ANOVAs, Cross-Tabulations, Chi-Square Tests of Proportions

To assess whether and to what extent different profiles of mindfulness differed on the various measures of psychopathology, spirituality, positive psychology, and well-being, we then performed a series of analyses of variances (ANOVAs). Like earlier studies in the literature (e.g., Bravo et al., 2016; Pearson et al., 2015) we used participants’ most likely profile of membership to predict each of the individual difference variables across pathology, positive psychology, and spirituality. We also conducted cross-tabulation and subsequent Chi-Square Tests of Proportions, to identify the demographic characteristics of each of the emerging mindfulness profiles. When multiple comparisons were run among each the various profiles, we used Tukey’s HSD procedure for all pair-wise multiple comparisons to control for Type I errors.

Results

Our first aim was to assess the relationships between the five facets of mindfulness in our sample. Table 1 shows two-tailed Pearson correlations among the five facets of mindfulness. Consistent with studies in the extant literature, we found positive correlations among most of the various facets of mindfulness, but an inverse association between observe and nonjudgment (r = -.125, p < .001) and no significant association between observe and acting with awareness (r = .007, p = .801). As noted in earlier validity studies (Baer et al., 2006; Rudkin et al., 2018), the observing scale has shown an inconsistent patterns of correlations with other facets of mindfulness.

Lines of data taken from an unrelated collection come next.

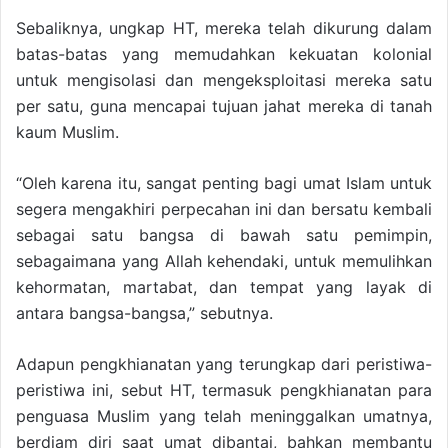
Sebaliknya, ungkap HT, mereka telah dikurung dalam
batas-batas yang memudahkan kekuatan kolonial
untuk mengisolasi dan mengeksploitasi mereka satu
per satu, guna mencapai tujuan jahat mereka di tanah
kaum Muslim.
“Oleh karena itu, sangat penting bagi umat Islam untuk
segera mengakhiri perpecahan ini dan bersatu kembali
sebagai satu bangsa di bawah satu pemimpin,
sebagaimana yang Allah kehendaki, untuk memulihkan
kehormatan, martabat, dan tempat yang layak di
antara bangsa-bangsa,” sebutnya.
Adapun pengkhianatan yang terungkap dari peristiwa-
peristiwa ini, sebut HT, termasuk pengkhianatan para
penguasa Muslim yang telah meninggalkan umatnya,
berdiam diri saat umat dibantai, bahkan membantu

Our second aim was to identify profiles of mindfulness indicators in our large, diverse sample, and to determine whether this might replicate previous findings. Table 2 displays results from latent profile analyses (LPA), including AIC, BIC, entropy levels and bootstrapped likelihood ratio test p-values for across Models A through D, and across profiles 1 through 5. We chose to include a limit of five profiles per group, for a number of reasons: first, because earlier studies reported no more than four mindfulness classes; second, because a higher number of profiles shrinks groups to smaller sizes and thus poses threat to the validity of generalizability of such groups. Lower values for AIC, BIC are indicative of better-fitting models, and higher levels of entropy suggest increased classification utility and precision of the model.

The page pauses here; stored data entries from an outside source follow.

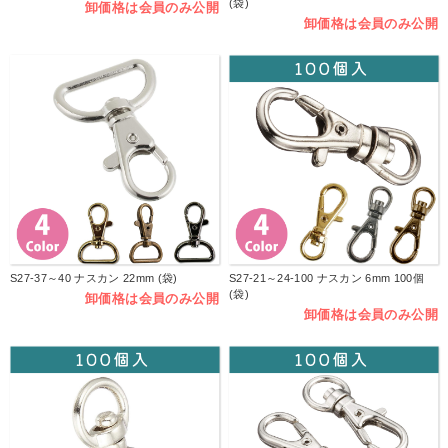
(袋)
卸価格は会員のみ公開
卸価格は会員のみ公開
S27-37～40 ナスカン 22mm (袋)
S27-21～24-100 ナスカン 6mm 100個
(袋)
卸価格は会員のみ公開
卸価格は会員のみ公開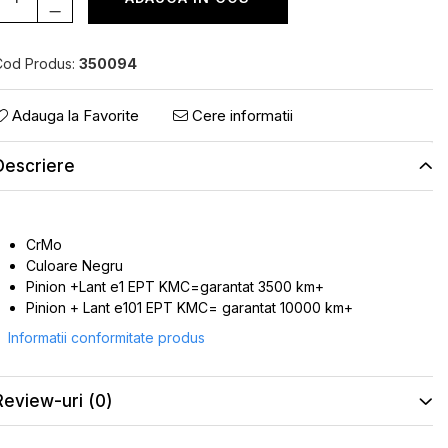
Cod Produs:
350094
Adauga la Favorite
Cere informatii
Descriere
CrMo
Culoare Negru
Pinion +Lant e1 EPT KMC=garantat 3500 km+
Pinion + Lant e101 EPT KMC= garantat 10000 km+
Informatii conformitate produs
Review-uri
(0)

As our results indicate, among the various possible profile solutions, Model D (which allows for both variances and covariances to be freely estimated and to vary across profiles), featured the lowest—and therefore the best-fitting—BIC and AIC values. However, this more complex parameterization of Model D came at the expense of precision in classifying of participants unequivocally into a particular group (i.e., entropy values ranging from 0.62 and 0.67). These results suggest that although goodness-of-fit indices favored the most complex Model D, such added complexity came with the important trade-off of poor classification utility and, in turn, low precision in determining with individuals belonged to which class. In turn, the next-best group was the four-profile solution based on Model B, with equal variances of indicators among profiles, and fixed covariances to zero. This four-profile solution of Model B appeared best three key reasons: first, it featured lowest AIC and BIC (compared to all other models and solutions, except those of Model D); second, it displayed higher entropy (entropy = 0.74); third, despite entropy on its own having been found as a poor criteria for model selection on its own (Tein et al., 2013), upon visual inspection of profiles, the model’s four-profile solution bore great resemblance with prior solutions in the extant person-centered literature of mindfulness (Bravo et al., 2016; Kimmes et al., 2017; Pearson et al., 2015). Figure 1 illustrates the four-profile solution, with standardized means across the five facets of mindfulness. Specifically, this four-profile, empirically derived model featured clusters of included classes very similar to those found in earlier studies (e.g., judgmentally observing, a nonjudgmentally aware, as well as a moderate mindfulness and a high-mindfulness profiles). In light of these findings, we favored and selected this four-profile solution of Model B across the subsequent analyses.

Fig. 1
figure 1

Line graph indicating the four-class solution featuring standardized mean values on the y-axis and each of the five facets of mindfulness as the LPA indicators in the x-axis. Note. Obs: Observing; Nonj: Nonjudging: Act: Acting with Awareness; Desc: Describing; NonRe: Non-Reacting. Bars represent 95% Confidence Intervals around the standardized mean value for a given indicator. Class 1: Judgmental Observing (29%); Class 2: High Mindfulness (19.3%); Class 3: Nonjudgmental Aware (14.4%); Class 4: Average Mindfulness (37.3%)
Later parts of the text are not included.